_DATA PROVIDED_
********

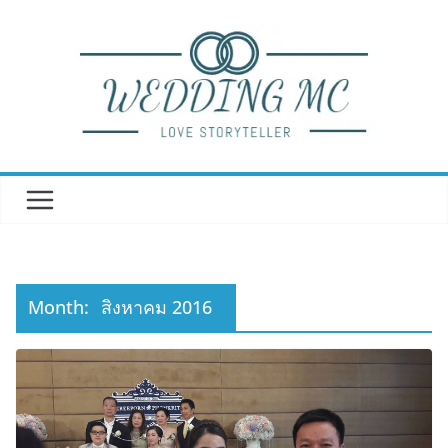
Skip
to
content
Month:
สิงหาคม 2016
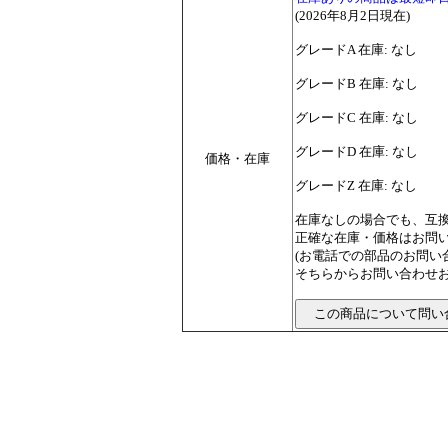
(2026年8月2日現在)
グレードA 在庫: なし
グレードB 在庫: なし
グレードC 在庫: なし
グレードD 在庫: なし
価格・在庫
グレードZ 在庫: なし
在庫なしの場合でも、互
正確な在庫・価格はお問
(お電話での部品のお問
そちらからお問い合わせお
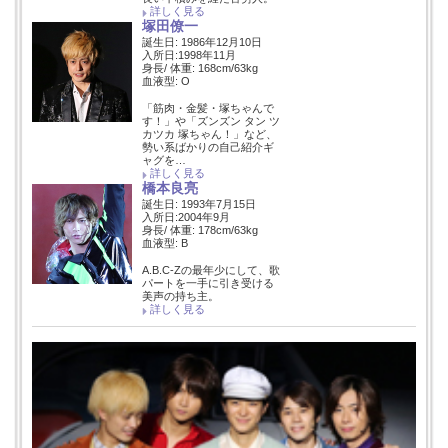
詳しく見る
塚田僚一
誕生日: 1986年12月10日
入所日:1998年11月
身長/ 体重: 168cm/63kg
血液型: O
「筋肉・金髪・塚ちゃんで
す！」や「ズンズン タン ツ
カツカ 塚ちゃん！」など、
勢い系ばかりの自己紹介ギ
ャグを…
詳しく見る
橋本良亮
誕生日: 1993年7月15日
入所日:2004年9月
身長/ 体重: 178cm/63kg
血液型: B
A.B.C-Zの最年少にして、歌
パートを一手に引き受ける
美声の持ち主。
詳しく見る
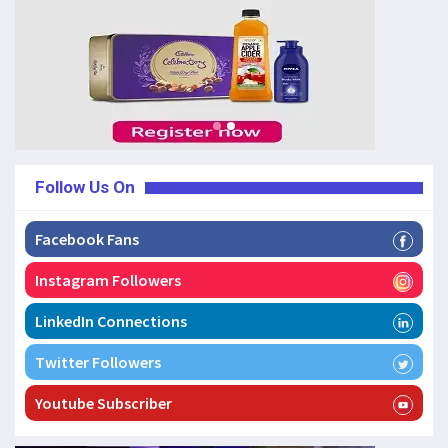
Follow Us On
Facebook Fans
Instagram Followers
LinkedIn Connections
Twitter Followers
Youtube Subscriber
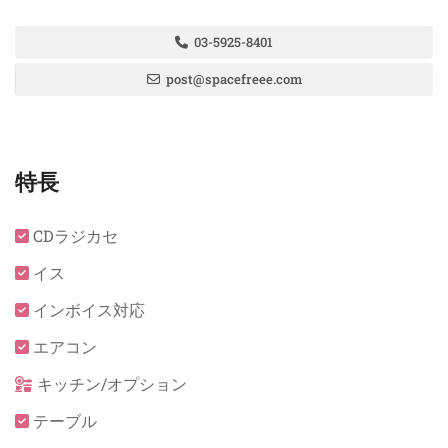
30日
31日
1日
2日
3日
4日
5日
03-5925-8401
post@spacefreee.com
特長
CDラジカセ
イス
インボイス対応
エアコン
キッチン/オプション
テーブル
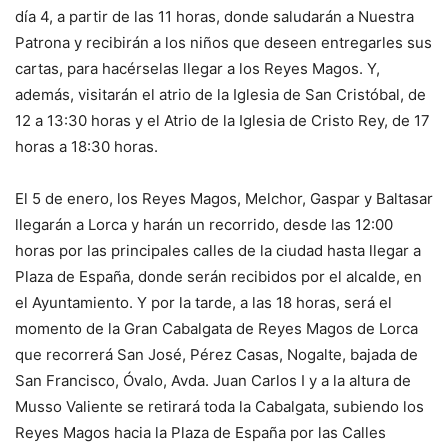
día 4, a partir de las 11 horas, donde saludarán a Nuestra
Patrona y recibirán a los niños que deseen entregarles sus
cartas, para hacérselas llegar a los Reyes Magos. Y,
además, visitarán el atrio de la Iglesia de San Cristóbal, de
12 a 13:30 horas y el Atrio de la Iglesia de Cristo Rey, de 17
horas a 18:30 horas.
El 5 de enero, los Reyes Magos, Melchor, Gaspar y Baltasar
llegarán a Lorca y harán un recorrido, desde las 12:00
horas por las principales calles de la ciudad hasta llegar a
Plaza de España, donde serán recibidos por el alcalde, en
el Ayuntamiento. Y por la tarde, a las 18 horas, será el
momento de la Gran Cabalgata de Reyes Magos de Lorca
que recorrerá San José, Pérez Casas, Nogalte, bajada de
San Francisco, Óvalo, Avda. Juan Carlos I y a la altura de
Musso Valiente se retirará toda la Cabalgata, subiendo los
Reyes Magos hacia la Plaza de España por las Calles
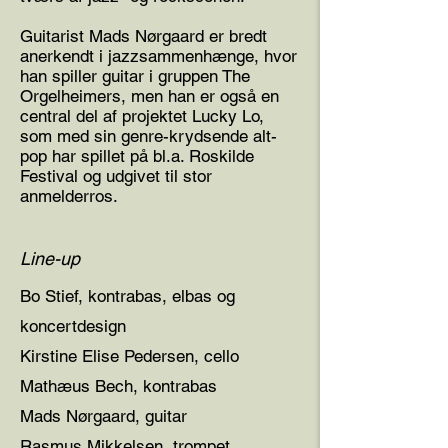
Guitarist Mads Nørgaard er bredt
anerkendt i jazzsammenhænge, hvor
han spiller guitar i gruppen The
Orgelheimers, men han er også en
central del af projektet Lucky Lo,
som med sin genre-krydsende alt-
pop har spillet på bl.a. Roskilde
Festival og udgivet til stor
anmelderros.
Line-up
Bo Stief, kontrabas, elbas og
koncertdesign
Kirstine Elise Pedersen, cello
Mathæus Bech, kontrabas
Mads Nørgaard, guitar
Rasmus Mikkelsen, trompet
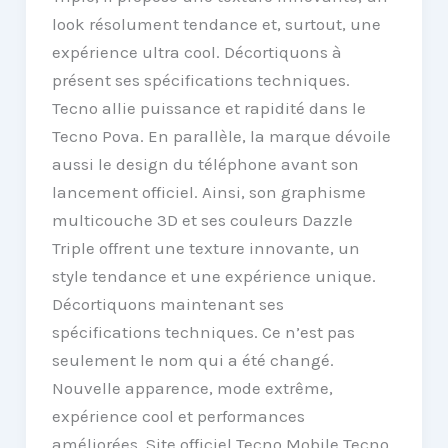
look résolument tendance et, surtout, une
expérience ultra cool. Décortiquons à
présent ses spécifications techniques.
Tecno allie puissance et rapidité dans le
Tecno Pova. En parallèle, la marque dévoile
aussi le design du téléphone avant son
lancement officiel. Ainsi, son graphisme
multicouche 3D et ses couleurs Dazzle
Triple offrent une texture innovante, un
style tendance et une expérience unique.
Décortiquons maintenant ses
spécifications techniques. Ce n’est pas
seulement le nom qui a été changé.
Nouvelle apparence, mode extrême,
expérience cool et performances
améliorées. Site officiel Tecno Mobile Tecno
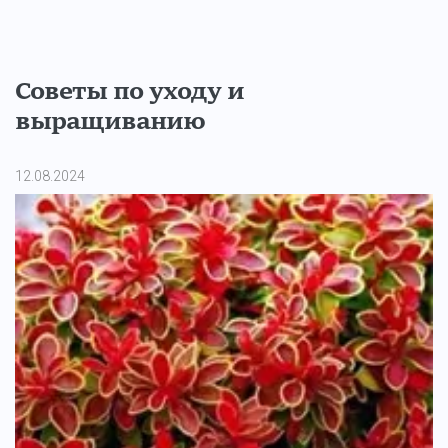
Советы по уходу и
выращиванию
12.08.2024
11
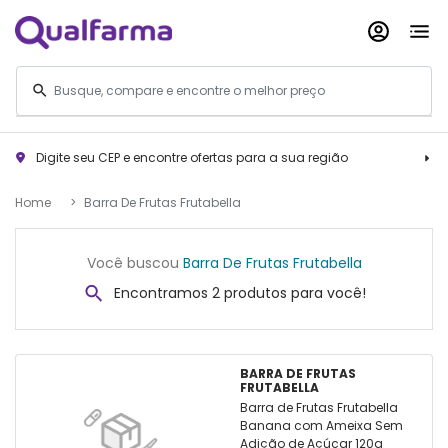
Digite seu CEP e encontre ofertas para a sua região
Home
Barra De Frutas Frutabella
Você buscou
Barra De Frutas Frutabella
Encontramos 2 produtos para você!
BARRA DE FRUTAS
FRUTABELLA
Barra de Frutas Frutabella
Banana com Ameixa Sem
Adição de Açúcar 120g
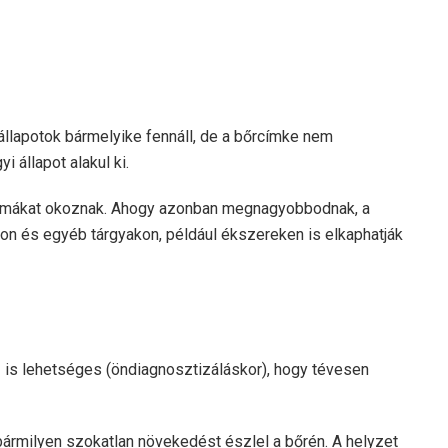
állapotok bármelyike ​​fennáll, de a bőrcímke nem
i állapot alakul ki.
blémákat okoznak. Ahogy azonban megnagyobbodnak, a
ákon és egyéb tárgyakon, például ékszereken is elkaphatják
 is lehetséges (öndiagnosztizáláskor), hogy tévesen
bármilyen szokatlan növekedést észlel a bőrén. A helyzet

********

Your answer should consist of the lines above that hold the word "Décortiquons".

_FINISHED EXERCISE_
expérience ultra cool. Décortiquons à
Décortiquons maintenant ses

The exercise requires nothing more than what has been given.